PROBLEM →
In the data below, repeat the line containing "za kompleksowe doskonalenie" and every following line exactly, up to and including the last line. Exclude pictures.

DATA FOR THIS TASK →
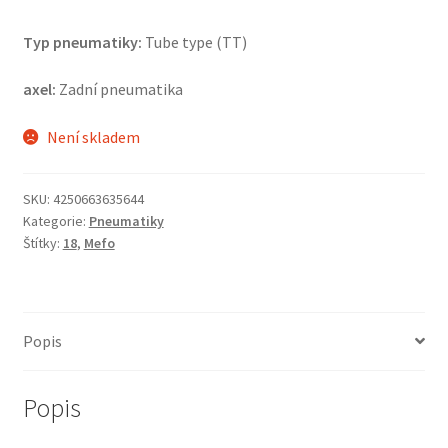
Typ pneumatiky:
Tube type (TT)
axel:
Zadní pneumatika
Není skladem
SKU:
4250663635644
Kategorie:
Pneumatiky
Štítky:
18
,
Mefo
Popis
Popis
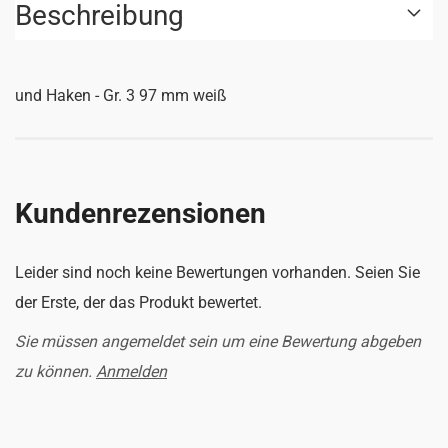
Beschreibung
und Haken - Gr. 3 97 mm weiß
Kundenrezensionen
Leider sind noch keine Bewertungen vorhanden. Seien Sie
der Erste, der das Produkt bewertet.
Sie müssen angemeldet sein um eine Bewertung abgeben
zu können.
Anmelden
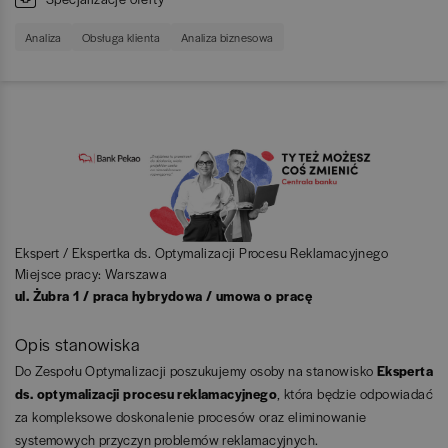
Analiza
Obsługa klienta
Analiza biznesowa
Ekspert / Ekspertka ds. Optymalizacji Procesu Reklamacyjnego
Miejsce pracy: Warszawa
ul. Żubra 1 / praca hybrydowa / umowa o pracę
Opis stanowiska
Do Zespołu Optymalizacji poszukujemy osoby na stanowisko
Eksperta
ds. optymalizacji procesu reklamacyjnego
, która będzie odpowiadać
za kompleksowe doskonalenie procesów oraz eliminowanie
systemowych przyczyn problemów reklamacyjnych.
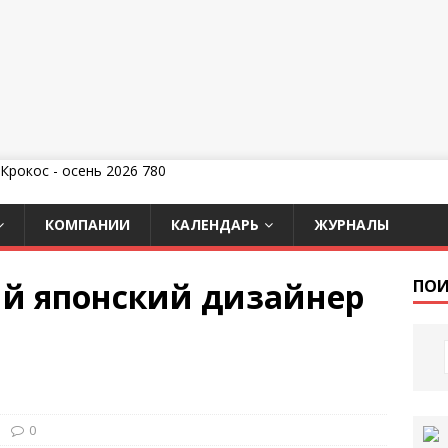
КОМПАНИИ
КАЛЕНДАРЬ
ЖУРНАЛЫ
й японский дизайнер
ПОИ
0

ANSWER →
za kompleksowe doskonalenie procesów oraz eliminowanie
systemowych przyczyn problemów reklamacyjnych.
КОМПАНИИ
КАЛЕНДАРЬ
ЖУРНАЛЫ
й японский дизайнер
ПОИ
0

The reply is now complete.